Mississippi Levels Way Up, Barges At Full Load
By WKyStar Staff
CAIRO, IL - Rapid snowmelt upstream, and relief from drought conditions have helped to bring the upper Mississippi River from dangerously low levels to minor flooding in a matter of days.
At Chester, Illinois on March 2nd, the river level was a scant six feet, but by Wednesday afternoon it had swelled more than 21 feet deeper to flood stage at 27.69 feet. St. Louis is back over 21 feet after negative hydrograph readings through the winter were wiped out by the melting of consecutive 10-inch snows across the Missouri River basin.
The bulge of snowmelt runoff has made its way this weekend to the confluence of the Mississippi and Ohio Rivers at Cairo, where a flood warning is in effect until Tuesday for Alexander and Pulaski counties in Illinois, as well as Ballard, Carlisle, Hickman and Fulton in Kentucky.
This is a stark difference from the past winter, when barges had to travel half-empty to avoid running aground between Cape Girardeau and St. Louis. The river hit a historic low point on New Years Day, and barges had to take turns getting through suddenly-narrow passages. Underwater rock formations that were usually well below the hulls of towboats had to be excavated, and the threat of a complete shutdown of river traffic could have crippled commercial transport of commodities throughout the Midwest.

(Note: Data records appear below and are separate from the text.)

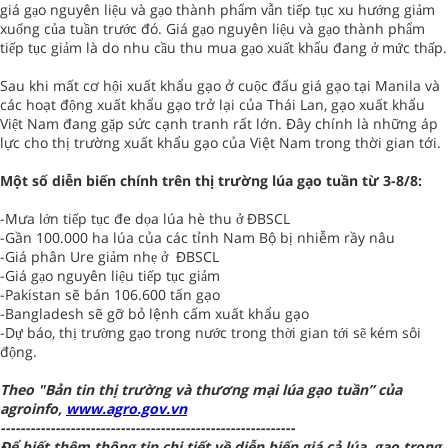
giá gạo nguyên liệu và gạo thành phẩm vẫn tiếp tục xu hướng giảm
xuống của tuần trước đó. Giá gạo nguyên liệu và gạo thành phẩm
tiếp tục giảm là do nhu cầu thu mua gạo xuất khẩu đang ở mức thấp.
Sau khi mất cơ hội xuất khẩu gạo ở cuộc đấu giá gạo tại Manila và
các hoạt động xuất khẩu gạo trở lại của Thái Lan, gạo xuất khẩu
Việt Nam đang gặp sức cạnh tranh rất lớn. Đây chính là những áp
lực cho thị trường xuất khẩu gạo của Việt Nam trong thời gian tới.
Một số diễn biến chính trên thị trường lúa gạo tuần từ 3-8/8:
-Mưa lớn tiếp tục đe dọa lúa hè thu ở ĐBSCL
-Gần 100.000 ha lúa của các tỉnh Nam Bộ bị nhiễm rầy nâu
-Giá phân Ure giảm nhẹ ở ĐBSCL
-Giá gạo nguyên liệu tiếp tục giảm
-Pakistan sẽ bán 106.600 tấn gạo
-Bangladesh sẽ gỡ bỏ lệnh cấm xuất khẩu gạo
-Dự báo, thị trường gạo trong nước trong thời gian tới sẽ kém sôi
động.
Theo "Bản tin thị trường và thương mại lúa gạo tuần” của
agroinfo,
www.agro.gov.vn
-----------------------------------------------------------
Để biết thêm thông tin chi tiết về diễn biến giá cả lúa, gạo trong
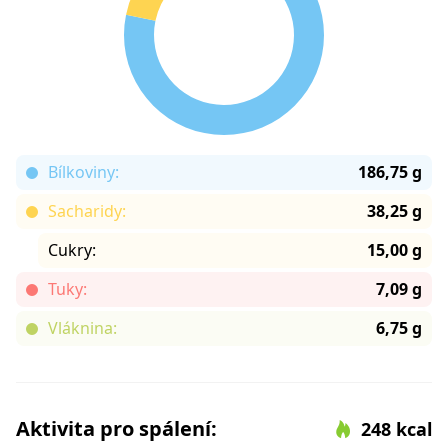
Bílkoviny:
186,75 g
Sacharidy:
38,25 g
Cukry:
15,00 g
Tuky:
7,09 g
Vláknina:
6,75 g
Aktivita pro spálení:
248 kcal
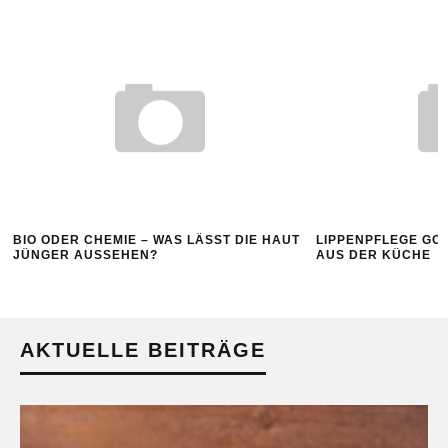
IO ODER CHEMIE – WAS LÄSST DIE HAUT
LIPPENPFLEGE GOES 
JÜNGER AUSSEHEN?
AUS DER KÜCHE
AKTUELLE BEITRÄGE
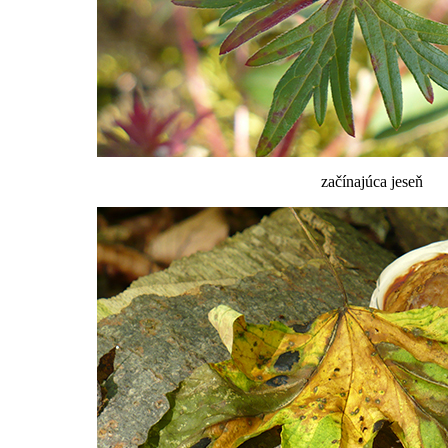
začínajúca jeseň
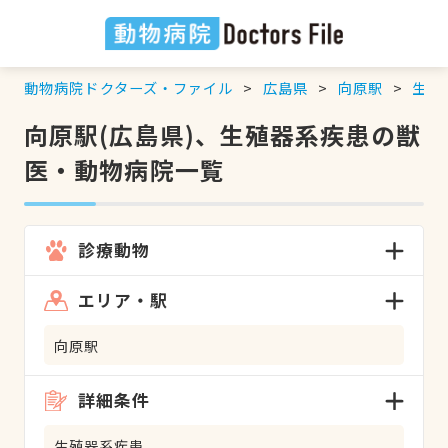
動物病院ドクターズ・ファイル
広島県
向原駅
生殖
向原駅(広島県)、生殖器系疾患の獣
医・動物病院一覧
診療動物
エリア・駅
向原駅
詳細条件
生殖器系疾患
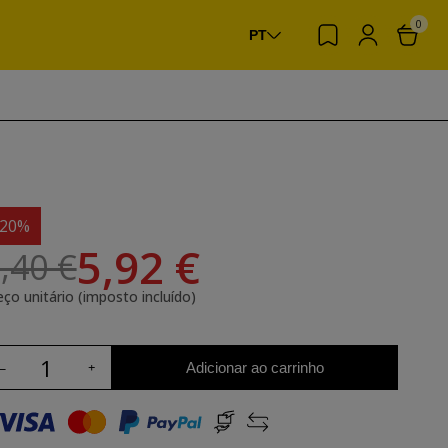
0
PT
-20%
5,92 €
,40 €
eço unitário (imposto incluído)
Adicionar ao carrinho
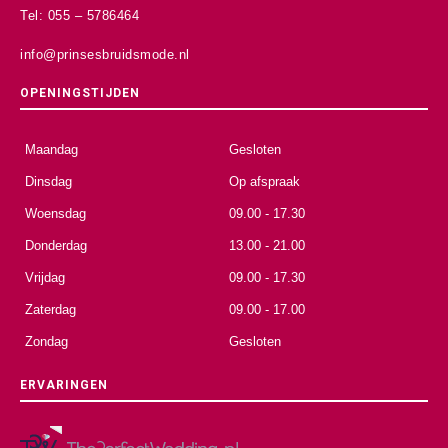
Tel: 055 – 5786464
info@prinsesbruidsmode.nl
OPENINGSTIJDEN
Maandag
Gesloten
Dinsdag
Op afspraak
Woensdag
09.00 - 17.30
Donderdag
13.00 - 21.00
Vrijdag
09.00 - 17.30
Zaterdag
09.00 - 17.00
Zondag
Gesloten
ERVARINGEN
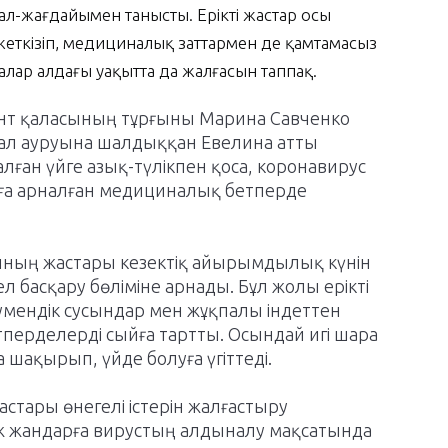
л-жағдайымен танысты. Ерікті жастар осы
 жеткізіп, медициналық заттармен де қамтамасыз
алар алдағы уақытта да жалғасын таппақ.
нт қаласының тұрғыны Марина Савченко
сал ауруына шалдыққан Евелина атты
ған үйге азық-түлікпен қоса, коронавирус
уға арналған медициналық бетперде
ының жастары кезектіқ айырымдылық күнін
л басқару бөліміне арнады. Бұл жолы ерікті
мендік сусындар мен жұқпалы індеттен
ерделерді сыйға тартты. Осындай игі шара
 шақырып, үйде болуға үгіттеді.
стары өнегелі істерін жалғастыру
ж жандарға вирустың алдыналу мақсатында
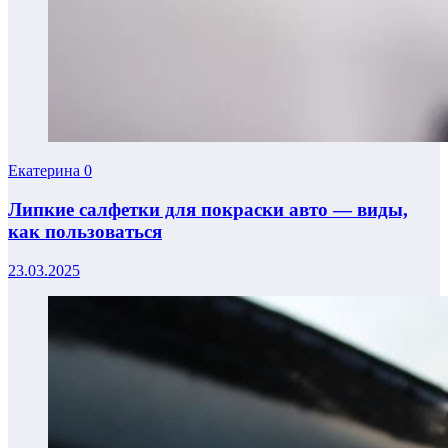
Екатерина
0
Липкие салфетки для покраски авто — виды,
как пользоваться
23.03.2025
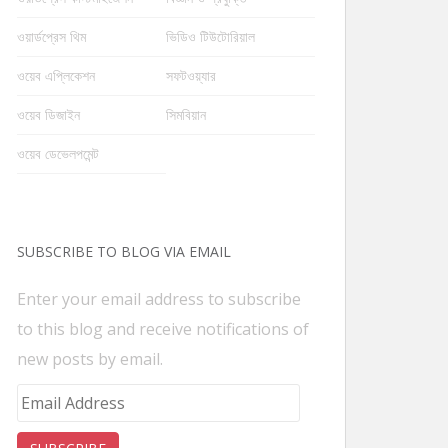
ওয়ার্ডপ্রেস থিম
ভিডিও টিউটোরিয়াল
ওয়েব এপ্লিকেশন
সফটওয়্যার
ওয়েব ডিজাইন
সিমবিয়ান
ওয়েব ডেভেলপমেন্ট
SUBSCRIBE TO BLOG VIA EMAIL
Enter your email address to subscribe
to this blog and receive notifications of
new posts by email.
Email
Address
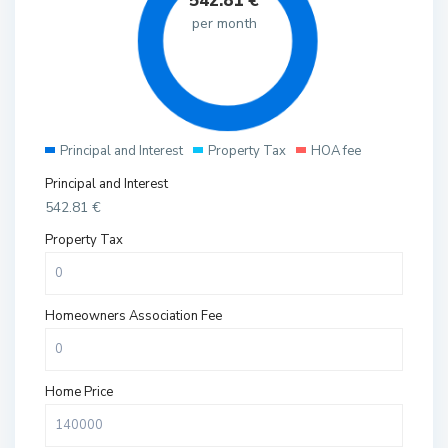
542.81
€
per month
Principal and Interest
Property Tax
HOA fee
Principal and Interest
542.81
€
Property Tax
Homeowners Association Fee
Home Price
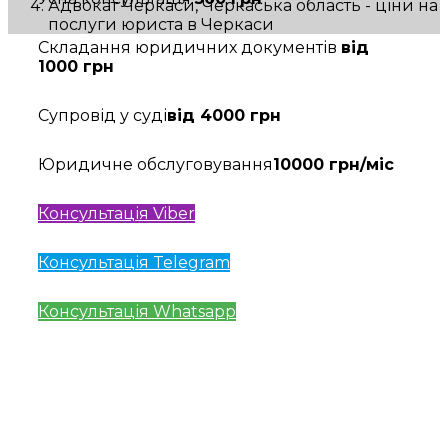
Адвокат Черкаси, Черкаська область - ціни на
послуги юриста в Черкаси
Складання юридичних документів
від
1000 грн
Супровід у суді
від 4000 грн
Юридичне обслуговування
10000 грн/міс
Консультація Viber
Консультація Telegram
Консультація Whatsapp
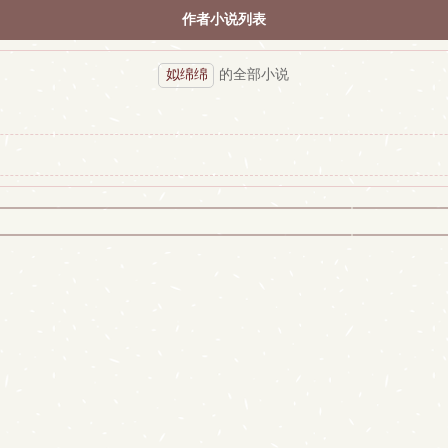
作者小说列表
姒绵绵
的全部小说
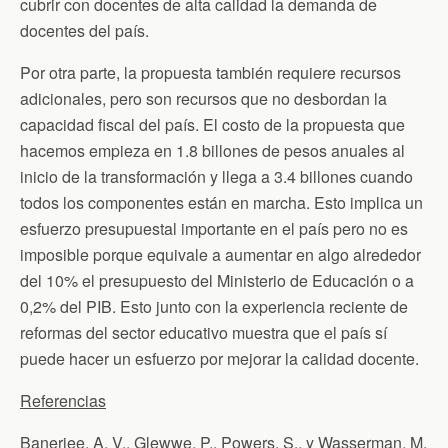
cubrir con docentes de alta calidad la demanda de
docentes del país.
Por otra parte, la propuesta también requiere recursos
adicionales, pero son recursos que no desbordan la
capacidad fiscal del país. El costo de la propuesta que
hacemos empieza en 1.8 billones de pesos anuales al
inicio de la transformación y llega a 3.4 billones cuando
todos los componentes están en marcha. Esto implica un
esfuerzo presupuestal importante en el país pero no es
imposible porque equivale a aumentar en algo alrededor
del 10% el presupuesto del Ministerio de Educación o a
0,2% del PIB. Esto junto con la experiencia reciente de
reformas del sector educativo muestra que el país sí
puede hacer un esfuerzo por mejorar la calidad docente.
Referencias
Banerjee, A. V., Glewwe, P., Powers, S., y Wasserman, M.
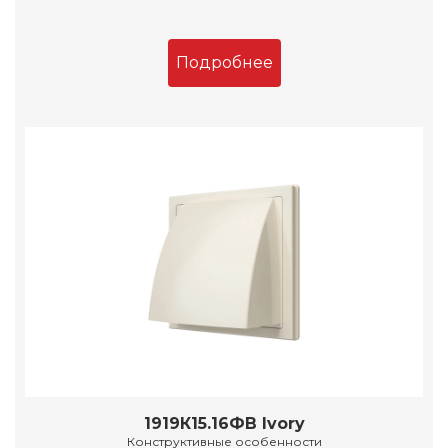
Подробнее
1919К15.16ФВ Ivory
Конструктивные особенности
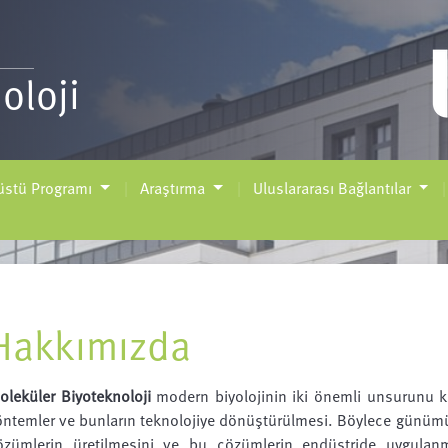
oloji
üstü Programı
Araştırma
Uluslararası Bağlantılar
Hakkımızda
ole
küler Biyoteknoloji
modern biyolojinin iki önemli unsurunu ke
öntemler ve bunların teknolojiye dönüştürülmesi. Böylece günümü
özümlerin üretilmesini ve bu çözümlerin endüstride uygulanm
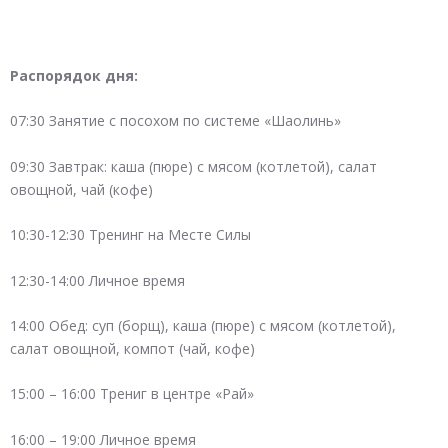
Распорядок дня:
07:30 Занятие с посохом по системе «Шаолинь»
09:30 Завтрак: каша (пюре) с мясом (котлетой), салат
овощной, чай (кофе)
10:30-12:30 Тренинг на Месте Силы
12:30-14:00 Личное время
14:00 Обед: суп (борщ), каша (пюре) с мясом (котлетой),
салат овощной, компот (чай, кофе)
15:00 – 16:00 Трениг в центре «Рай»
16:00 – 19:00 Личное время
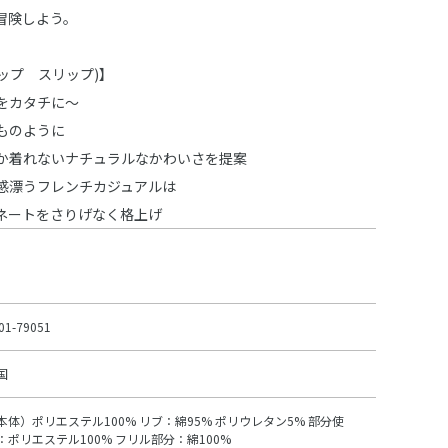
冒険しよう。
スラップ スリップ)】
をカタチに～
ものように
か着れないナチュラルなかわいさを提案
感漂うフレンチカジュアルは
ネートをさりげなく格上げ
01-79051
国
本体）ポリエステル100% リブ：綿95% ポリウレタン5% 部分使
：ポリエステル100% フリル部分：綿100%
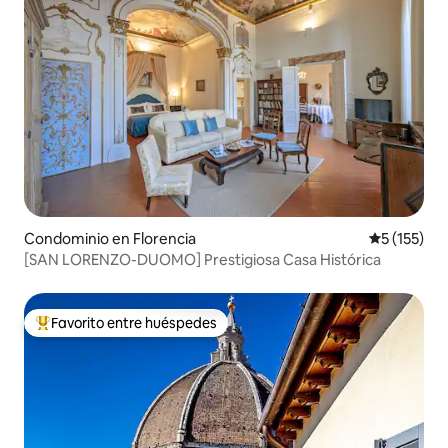
Condominio en Florencia
Calificació
5 (155)
[SAN LORENZO-DUOMO] Prestigiosa Casa Histórica
Favorito entre huéspedes
De los mejores en Favorito entre huéspedes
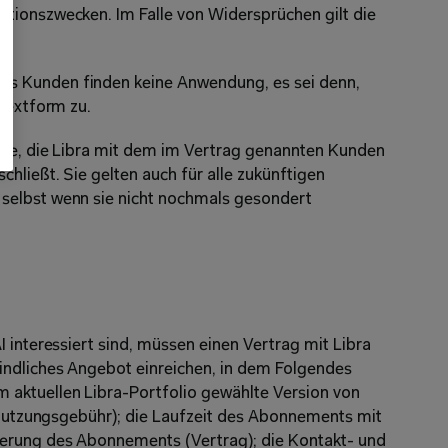
tionszwecken. Im Falle von Widersprüchen gilt die 
s Kunden finden keine Anwendung, es sei denn, 
 Textform zu.
äge, die Libra mit dem im Vertrag genannten Kunden 
hließt. Sie gelten auch für alle zukünftigen 
selbst wenn sie nicht nochmals gesondert 
 interessiert sind, müssen einen Vertrag mit Libra 
indliches Angebot einreichen, in dem Folgendes 
aktuellen Libra-Portfolio gewählte Version von 
 (Nutzungsgebühr); die Laufzeit des Abonnements mit 
erung des Abonnements (Vertrag); die Kontakt- und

For most of the Midwest, 2012 was one of the hottest and driest summers ever. Western Kentucky and southern Illinois made up the bullseye of a large region of "exceptional" drought, the most severe level on the National Drought Monitor. Now our area has returned to normal moisture conditions, and timely rains have gone a long way toward replenishing many ponds and streams.
However, barge company officials are wary about the future. They say it will take still more sustained rain and snow through the year to avoid a repeat of the recent drastic situation.